Mais da metade das pessoas com doença de Crohn passam por cirurgia
Embora o tratamento clínico seja a primeira abordagem, a cirurgiã e coloproctologista Mariane Savio, também especialista em doenças inflamatórias intestinais no CIGHEP, destaca que em alguns casos pode ser necessária a intervenção cirúrgica, especialmente em pacientes com doença de Crohn.
“Mais da metade dos pacientes com doença de Crohn precisarão de algum procedimento cirúrgico em algum momento da vida, seja para a remoção de partes do intestino ou para tratar complicações na região perianal”, ressalta a médica.
No entanto, a cirurgiã enfatiza que o tratamento cirúrgico não significa o fim do tratamento, mas sim um importante passo para atingir a remissão da doença. Acompanhamento médico regular é essencial para monitorar a resposta ao tratamento e realizar ajustes, se necessário.
“O tratamento cirúrgico depende com relação à doença de Crohn e à retocolite ulcerativa. Tanto em uma quanto a outra é indicada a cirurgia, quando a terapia clínica não surte resultados. A partir disso, no Crohn é necessário tirar a parte do intestino doente e fazer uma anastomose (ligar duas partes do intestino). Após a cirurgia, o intestino funciona normalmente, apenas com mais evacuações. Entre seis a dez pessoas que fazem a cirurgia podem ter a recorrência da doença”, afirma Sanchez Neto.

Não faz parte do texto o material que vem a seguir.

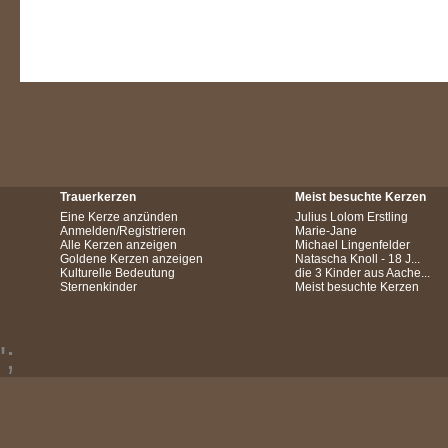
Trauerkerzen
Meist besuchte Kerzen
Eine Kerze anzünden
Julius Lolom Erstling
Anmelden/Registrieren
Marie-Jane
Alle Kerzen anzeigen
Michael Lingenfelder
Goldene Kerzen anzeigen
Natascha Knoll - 18 J...
Kulturelle Bedeutung
die 3 Kinder aus Aache...
Sternenkinder
Meist besuchte Kerzen
';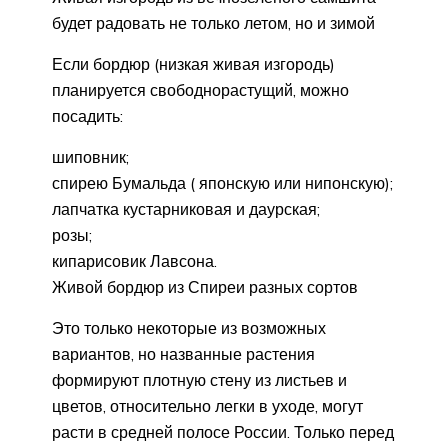
будет радовать не только летом, но и зимой
Если бордюр (низкая живая изгородь)
планируется свободнорастущий, можно
посадить:
шиповник;
спирею Бумальда ( японскую или нипонскую);
лапчатка кустарниковая и даурская;
розы;
кипарисовик Лавсона.
Живой бордюр из Спиреи разных сортов
Это только некоторые из возможных
вариантов, но названные растения
формируют плотную стену из листьев и
цветов, относительно легки в уходе, могут
расти в средней полосе России. Только перед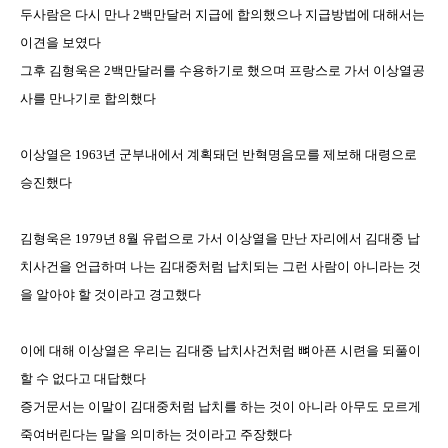
두사람은 다시 만나
2
백만달러 지급에 합의했으나 지급방법에 대해서는
이견을 보였다
그후 김형욱은
2
백만달러를 수용하기로 했으며 프랑스로 가서 이상열공
사를 만나기로 합의했다
이상열은
1963
년 군부내에서 계획돼던 반혁명음모를 제보해 대령으로
승진했다
김형욱은
1979
년
8
월 유럽으로 가서 이상열을 만난 자리에서 김대중 납
치사건을 언급하며 나는 김대중처럼 납치되는 그런 사람이 아니라는 것
을 알아야 할 것이라고 경고했다
이에 대해 이상열은 우리는 김대중 납치사건처럼 뼈아픈 시련을 되풀이
할 수 없다고 대답했다
증거문서는 이말이 김대중처럼 납치를 하는 것이 아니라 아무도 모르게
죽여버린다는 말을 의미하는 것이라고 주장했다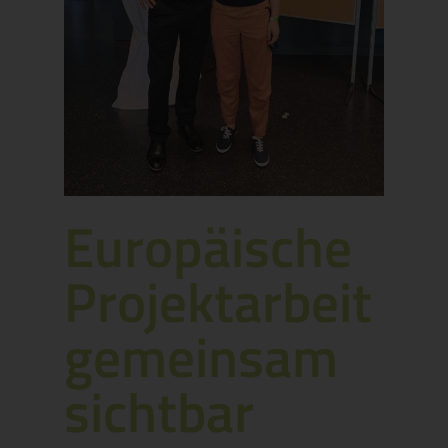
Europäische
Projektarbeit
gemeinsam
sichtbar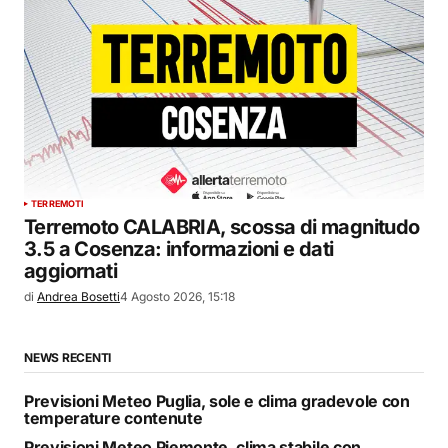
TERREMOTI
Terremoto CALABRIA, scossa di magnitudo
3.5 a Cosenza: informazioni e dati
aggiornati
di
Andrea Bosetti
4 Agosto 2026, 15:18
NEWS RECENTI
Previsioni Meteo Puglia, sole e clima gradevole con
temperature contenute
Previsioni Meteo Piemonte, clima stabile con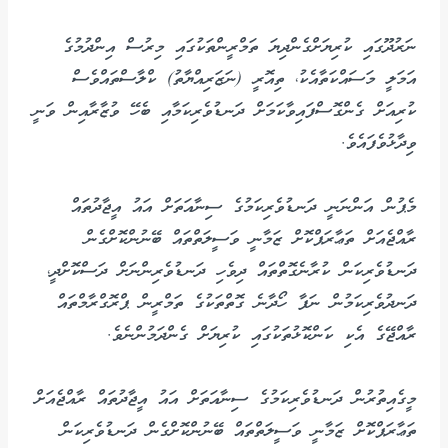
ނަރުދޫގައި ކުރިޔަށްގެންދިޔަ ތަމްރީންތަކުގައި މިރުސް އިންދުމުގެ
އަމަލީ މަސައްކަތާއެކު، ތިއޮރީ (ނަޒަރިއްޔާތު) ކްލާސްތައްވެސް
ކުރިއަށް ގެންގޮސްފައިވާކަމަށް ދަނޑުވެރިކަމާއި ބެހޭ ވުޒާރާއިން ވަނީ
ވިދާޅުވެފައެވެ.
މެޕުން އަންނަނީ ދަނޑުވެރިކަމުގެ ސިނާއަތަށް އައު އީޖާދުތައް
ރާއްޖެއަށް ތަޢާރަޕްކޮށް ޒަމާނީ ވަސީލަތްތައް ބޭނުންކޮށްގެން
ދަނޑުވެރިކަން ކުރާނެގޮތްތައް ދިވެހި ދަނޑުވެރިންނަށް ދަސްކޮށްދީ،
ދަނދުވެރިކަމުން ނަފާ ހޯދާނެ ގޮތްތަކުގެ ތަމްރީން ޕްރޮގްރާމްތައް
ރާއްޖޭގެ އެކި ކަންކޮޅުތަކުގައި ކުރިޔަށް ގެންދަމުންނެވެ.
މީގެއިތުރުން ދަނޑުވެރިކަމުގެ ސިނާއަތަށް އައު އީޖާދުތައް ރާއްޖެއަށް
ތަޢާރަޕްކޮށް ޒަމާނީ ވަސީލަތްތައް ބޭނުންކޮށްގެން ދަނޑުވެރިކަން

Em relação à retocolite ulcerativa, um em cada três pacientes com mais de 30 anos terão que fazer uma cirurgia. Pelo fato da doença afetar mais o intestino grosso ou cólon, a cirurgia será uma colectomia (ressecção cirúrgica de uma parte ou da totalidade do intestino grosso) parcial ou total. Nos casos que afetam o intestino fino ou ânus, é preciso fazer uma ação localizada.